- _About this task_
Nothing is to be left out; print all the entries exactly.
______
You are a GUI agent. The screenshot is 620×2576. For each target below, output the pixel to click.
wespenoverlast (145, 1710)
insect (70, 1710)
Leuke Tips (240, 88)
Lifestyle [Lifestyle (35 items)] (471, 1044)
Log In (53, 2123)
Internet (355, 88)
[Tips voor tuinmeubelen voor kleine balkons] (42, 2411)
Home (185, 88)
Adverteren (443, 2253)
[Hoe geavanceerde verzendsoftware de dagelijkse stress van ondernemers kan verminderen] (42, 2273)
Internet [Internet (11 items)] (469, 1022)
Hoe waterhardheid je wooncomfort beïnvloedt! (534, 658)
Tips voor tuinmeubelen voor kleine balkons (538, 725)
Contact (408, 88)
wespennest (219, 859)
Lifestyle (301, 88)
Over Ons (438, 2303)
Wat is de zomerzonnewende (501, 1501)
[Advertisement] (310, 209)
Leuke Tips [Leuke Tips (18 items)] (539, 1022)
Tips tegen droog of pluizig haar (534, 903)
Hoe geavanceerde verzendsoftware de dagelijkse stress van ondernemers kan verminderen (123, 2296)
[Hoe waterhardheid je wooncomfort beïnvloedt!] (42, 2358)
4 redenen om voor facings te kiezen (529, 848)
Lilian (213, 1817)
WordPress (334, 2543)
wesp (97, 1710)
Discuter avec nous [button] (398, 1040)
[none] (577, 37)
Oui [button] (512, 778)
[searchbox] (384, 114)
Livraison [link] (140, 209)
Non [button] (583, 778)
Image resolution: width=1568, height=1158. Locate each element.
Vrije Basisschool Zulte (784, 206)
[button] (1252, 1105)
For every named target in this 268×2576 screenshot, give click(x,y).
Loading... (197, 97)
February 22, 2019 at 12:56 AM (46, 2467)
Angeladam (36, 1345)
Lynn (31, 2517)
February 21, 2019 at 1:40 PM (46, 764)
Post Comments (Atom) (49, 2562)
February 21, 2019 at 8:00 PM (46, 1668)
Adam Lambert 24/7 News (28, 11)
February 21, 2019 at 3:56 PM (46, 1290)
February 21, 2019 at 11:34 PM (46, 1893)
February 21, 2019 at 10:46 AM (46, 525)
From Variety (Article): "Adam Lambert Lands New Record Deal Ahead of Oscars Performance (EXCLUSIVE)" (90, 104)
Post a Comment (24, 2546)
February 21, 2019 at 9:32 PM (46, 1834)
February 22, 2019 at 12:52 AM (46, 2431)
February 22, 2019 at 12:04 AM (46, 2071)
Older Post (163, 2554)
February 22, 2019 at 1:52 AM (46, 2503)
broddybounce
______
- _Result for this task_
You are a GUI agent. The screenshot is 620×2576. For each target below, output the pixel to click.
wespenoverlast (145, 1710)
insect (70, 1710)
Leuke Tips (240, 88)
Lifestyle [Lifestyle (35 items)] (471, 1044)
Log In (53, 2123)
Internet (355, 88)
[Tips voor tuinmeubelen voor kleine balkons] (42, 2411)
Home (185, 88)
Adverteren (443, 2253)
[Hoe geavanceerde verzendsoftware de dagelijkse stress van ondernemers kan verminderen] (42, 2273)
Internet [Internet (11 items)] (469, 1022)
Hoe waterhardheid je wooncomfort beïnvloedt! (534, 658)
Tips voor tuinmeubelen voor kleine balkons (538, 725)
Contact (408, 88)
wespennest (219, 859)
Lifestyle (301, 88)
Over Ons (438, 2303)
Wat is de zomerzonnewende (501, 1501)
[Advertisement] (310, 209)
Leuke Tips [Leuke Tips (18 items)] (539, 1022)
Tips tegen droog of pluizig haar (534, 903)
Hoe geavanceerde verzendsoftware de dagelijkse stress van ondernemers kan verminderen (123, 2296)
[Hoe waterhardheid je wooncomfort beïnvloedt!] (42, 2358)
4 redenen om voor facings te kiezen (529, 848)
Lilian (213, 1817)
WordPress (334, 2543)
wesp (97, 1710)
Discuter avec nous [button] (398, 1040)
[none] (577, 37)
Oui [button] (512, 778)
[searchbox] (384, 114)
Livraison [link] (140, 209)
Non [button] (583, 778)
Image resolution: width=1568, height=1158. Locate each element.
Vrije Basisschool Zulte (784, 206)
[button] (1252, 1105)
For every named target in this 268×2576 screenshot, give click(x,y).
Loading... (197, 97)
February 22, 2019 at 12:56 AM (46, 2467)
Angeladam (36, 1345)
Lynn (31, 2517)
February 21, 2019 at 1:40 PM (46, 764)
Post Comments (Atom) (49, 2562)
February 21, 2019 at 8:00 PM (46, 1668)
Adam Lambert 24/7 News (28, 11)
February 21, 2019 at 3:56 PM (46, 1290)
February 21, 2019 at 11:34 PM (46, 1893)
February 21, 2019 at 10:46 AM (46, 525)
From Variety (Article): "Adam Lambert Lands New Record Deal Ahead of Oscars Performance (EXCLUSIVE)" (90, 104)
Post a Comment (24, 2546)
February 21, 2019 at 9:32 PM (46, 1834)
February 22, 2019 at 12:52 AM (46, 2431)
February 22, 2019 at 12:04 AM (46, 2071)
Older Post (163, 2554)
February 22, 2019 at 1:52 AM (46, 2503)
broddybounce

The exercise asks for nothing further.